EXERCISE INPUTS.
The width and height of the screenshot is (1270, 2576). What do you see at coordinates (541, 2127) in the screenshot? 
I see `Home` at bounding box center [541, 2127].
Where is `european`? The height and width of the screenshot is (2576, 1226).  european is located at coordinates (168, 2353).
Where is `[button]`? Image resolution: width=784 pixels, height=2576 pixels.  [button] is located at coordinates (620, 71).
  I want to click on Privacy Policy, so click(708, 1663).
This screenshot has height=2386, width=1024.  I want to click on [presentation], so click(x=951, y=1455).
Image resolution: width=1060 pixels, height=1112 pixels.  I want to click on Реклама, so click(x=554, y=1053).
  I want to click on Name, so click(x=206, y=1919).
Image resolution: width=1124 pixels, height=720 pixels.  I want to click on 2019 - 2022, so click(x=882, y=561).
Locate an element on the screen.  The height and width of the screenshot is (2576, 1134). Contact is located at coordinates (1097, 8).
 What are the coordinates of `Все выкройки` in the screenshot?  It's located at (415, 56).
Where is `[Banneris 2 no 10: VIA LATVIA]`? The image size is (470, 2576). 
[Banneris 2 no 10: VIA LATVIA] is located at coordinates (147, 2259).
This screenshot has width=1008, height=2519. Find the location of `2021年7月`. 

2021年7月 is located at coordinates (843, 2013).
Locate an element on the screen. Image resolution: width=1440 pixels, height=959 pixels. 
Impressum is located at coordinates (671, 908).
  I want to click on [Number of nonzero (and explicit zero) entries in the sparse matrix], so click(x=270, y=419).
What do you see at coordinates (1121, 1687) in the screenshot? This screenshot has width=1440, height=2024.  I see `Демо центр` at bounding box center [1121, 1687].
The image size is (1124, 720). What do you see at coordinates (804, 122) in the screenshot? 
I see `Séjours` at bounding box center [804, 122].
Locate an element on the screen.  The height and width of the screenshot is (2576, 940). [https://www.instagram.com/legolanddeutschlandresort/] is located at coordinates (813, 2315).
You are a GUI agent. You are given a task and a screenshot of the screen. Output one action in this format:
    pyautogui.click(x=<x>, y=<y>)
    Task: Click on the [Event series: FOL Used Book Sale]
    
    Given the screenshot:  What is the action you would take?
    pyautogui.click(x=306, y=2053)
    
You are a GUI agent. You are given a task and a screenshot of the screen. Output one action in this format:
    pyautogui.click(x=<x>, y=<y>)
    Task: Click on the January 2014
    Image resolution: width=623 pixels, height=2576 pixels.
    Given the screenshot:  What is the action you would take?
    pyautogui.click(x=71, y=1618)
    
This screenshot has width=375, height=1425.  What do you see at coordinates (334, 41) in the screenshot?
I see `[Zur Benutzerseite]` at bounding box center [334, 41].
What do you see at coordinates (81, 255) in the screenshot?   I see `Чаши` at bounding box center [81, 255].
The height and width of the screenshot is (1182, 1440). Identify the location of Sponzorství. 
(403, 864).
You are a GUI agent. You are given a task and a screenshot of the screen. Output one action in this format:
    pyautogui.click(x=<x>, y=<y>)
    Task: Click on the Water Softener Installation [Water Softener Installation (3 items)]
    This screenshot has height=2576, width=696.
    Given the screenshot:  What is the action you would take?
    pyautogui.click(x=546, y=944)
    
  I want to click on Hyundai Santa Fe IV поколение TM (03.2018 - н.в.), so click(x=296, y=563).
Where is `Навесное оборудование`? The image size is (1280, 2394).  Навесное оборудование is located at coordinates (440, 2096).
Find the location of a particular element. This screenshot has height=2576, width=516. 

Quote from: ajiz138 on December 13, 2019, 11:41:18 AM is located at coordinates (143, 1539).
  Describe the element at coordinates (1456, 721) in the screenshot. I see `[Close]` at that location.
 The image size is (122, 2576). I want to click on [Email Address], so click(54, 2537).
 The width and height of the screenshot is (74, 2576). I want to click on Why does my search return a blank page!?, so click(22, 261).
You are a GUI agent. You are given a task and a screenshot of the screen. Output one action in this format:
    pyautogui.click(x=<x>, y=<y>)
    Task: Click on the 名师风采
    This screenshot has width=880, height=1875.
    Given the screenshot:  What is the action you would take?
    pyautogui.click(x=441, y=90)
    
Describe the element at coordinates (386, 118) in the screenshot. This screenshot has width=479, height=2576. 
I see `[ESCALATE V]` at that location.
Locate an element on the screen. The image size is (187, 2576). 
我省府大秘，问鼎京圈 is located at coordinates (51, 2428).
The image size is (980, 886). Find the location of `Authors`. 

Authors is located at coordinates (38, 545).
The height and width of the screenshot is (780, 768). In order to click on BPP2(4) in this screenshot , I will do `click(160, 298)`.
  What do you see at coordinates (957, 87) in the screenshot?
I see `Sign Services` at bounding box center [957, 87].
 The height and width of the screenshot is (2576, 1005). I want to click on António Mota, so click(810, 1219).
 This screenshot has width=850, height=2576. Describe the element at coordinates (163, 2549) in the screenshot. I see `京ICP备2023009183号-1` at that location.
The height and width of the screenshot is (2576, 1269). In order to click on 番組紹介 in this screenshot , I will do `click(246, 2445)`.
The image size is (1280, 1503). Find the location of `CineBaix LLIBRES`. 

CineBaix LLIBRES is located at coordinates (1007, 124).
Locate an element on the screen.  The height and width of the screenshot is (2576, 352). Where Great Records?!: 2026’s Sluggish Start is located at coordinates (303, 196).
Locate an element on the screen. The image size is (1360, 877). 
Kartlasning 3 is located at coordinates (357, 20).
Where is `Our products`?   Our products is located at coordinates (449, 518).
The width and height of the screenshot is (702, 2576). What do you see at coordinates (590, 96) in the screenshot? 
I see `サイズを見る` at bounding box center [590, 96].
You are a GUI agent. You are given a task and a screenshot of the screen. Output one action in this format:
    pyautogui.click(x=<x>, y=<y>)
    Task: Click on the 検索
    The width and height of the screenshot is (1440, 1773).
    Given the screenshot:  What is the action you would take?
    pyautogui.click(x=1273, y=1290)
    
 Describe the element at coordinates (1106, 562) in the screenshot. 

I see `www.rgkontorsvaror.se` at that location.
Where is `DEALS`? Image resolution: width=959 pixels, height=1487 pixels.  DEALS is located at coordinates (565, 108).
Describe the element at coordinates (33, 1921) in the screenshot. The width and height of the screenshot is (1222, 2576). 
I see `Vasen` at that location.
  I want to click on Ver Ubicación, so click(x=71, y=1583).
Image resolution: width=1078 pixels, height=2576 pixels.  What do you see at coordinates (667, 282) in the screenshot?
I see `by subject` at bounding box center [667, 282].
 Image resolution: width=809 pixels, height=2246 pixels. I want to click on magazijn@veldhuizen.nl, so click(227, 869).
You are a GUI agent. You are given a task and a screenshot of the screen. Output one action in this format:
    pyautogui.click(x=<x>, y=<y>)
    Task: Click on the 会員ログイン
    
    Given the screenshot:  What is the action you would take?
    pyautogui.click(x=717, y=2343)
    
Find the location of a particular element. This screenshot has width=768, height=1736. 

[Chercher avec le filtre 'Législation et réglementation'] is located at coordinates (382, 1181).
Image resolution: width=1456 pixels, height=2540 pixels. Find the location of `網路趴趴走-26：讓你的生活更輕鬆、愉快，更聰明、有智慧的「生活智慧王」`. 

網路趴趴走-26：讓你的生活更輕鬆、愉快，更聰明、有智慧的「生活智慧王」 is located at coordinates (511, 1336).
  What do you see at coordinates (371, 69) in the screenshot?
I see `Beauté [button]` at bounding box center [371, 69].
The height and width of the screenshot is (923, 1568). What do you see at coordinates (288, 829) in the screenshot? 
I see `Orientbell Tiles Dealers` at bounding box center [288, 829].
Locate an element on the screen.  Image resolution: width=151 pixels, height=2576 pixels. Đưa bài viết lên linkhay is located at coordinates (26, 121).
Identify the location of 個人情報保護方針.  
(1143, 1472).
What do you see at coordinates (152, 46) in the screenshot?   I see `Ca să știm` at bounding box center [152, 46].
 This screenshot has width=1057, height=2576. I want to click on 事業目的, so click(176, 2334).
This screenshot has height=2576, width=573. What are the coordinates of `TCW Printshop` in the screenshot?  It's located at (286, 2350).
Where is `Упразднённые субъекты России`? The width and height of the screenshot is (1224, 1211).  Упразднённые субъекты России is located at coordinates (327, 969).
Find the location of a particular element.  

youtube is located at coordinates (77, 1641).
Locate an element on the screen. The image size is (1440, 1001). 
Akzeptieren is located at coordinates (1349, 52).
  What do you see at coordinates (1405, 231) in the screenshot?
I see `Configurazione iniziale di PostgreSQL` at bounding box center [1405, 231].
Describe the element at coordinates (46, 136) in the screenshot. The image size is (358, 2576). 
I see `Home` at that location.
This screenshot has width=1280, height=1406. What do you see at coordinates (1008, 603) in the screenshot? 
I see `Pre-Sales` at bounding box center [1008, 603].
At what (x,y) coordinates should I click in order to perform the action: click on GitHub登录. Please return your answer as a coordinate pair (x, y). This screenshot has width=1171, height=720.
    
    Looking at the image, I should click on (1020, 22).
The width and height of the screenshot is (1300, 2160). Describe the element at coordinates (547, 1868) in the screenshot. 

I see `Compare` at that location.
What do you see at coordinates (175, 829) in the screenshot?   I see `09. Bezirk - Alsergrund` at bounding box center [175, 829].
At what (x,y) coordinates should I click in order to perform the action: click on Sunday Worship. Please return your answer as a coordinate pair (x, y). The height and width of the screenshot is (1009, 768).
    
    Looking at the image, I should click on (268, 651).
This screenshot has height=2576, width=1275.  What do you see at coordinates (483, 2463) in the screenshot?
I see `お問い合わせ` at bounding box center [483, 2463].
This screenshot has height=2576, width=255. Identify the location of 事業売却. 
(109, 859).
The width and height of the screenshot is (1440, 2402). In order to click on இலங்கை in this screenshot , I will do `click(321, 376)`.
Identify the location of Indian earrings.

EXERCISE BRIEF.
Print exactly the lines between the line with "This screenshot has height=2576, width=255." and the final line of the records above, both included.

RESULT BELOW.
This screenshot has height=2576, width=255. Identify the location of 事業売却. 
(109, 859).
The width and height of the screenshot is (1440, 2402). In order to click on இலங்கை in this screenshot , I will do `click(321, 376)`.
Identify the location of Indian earrings.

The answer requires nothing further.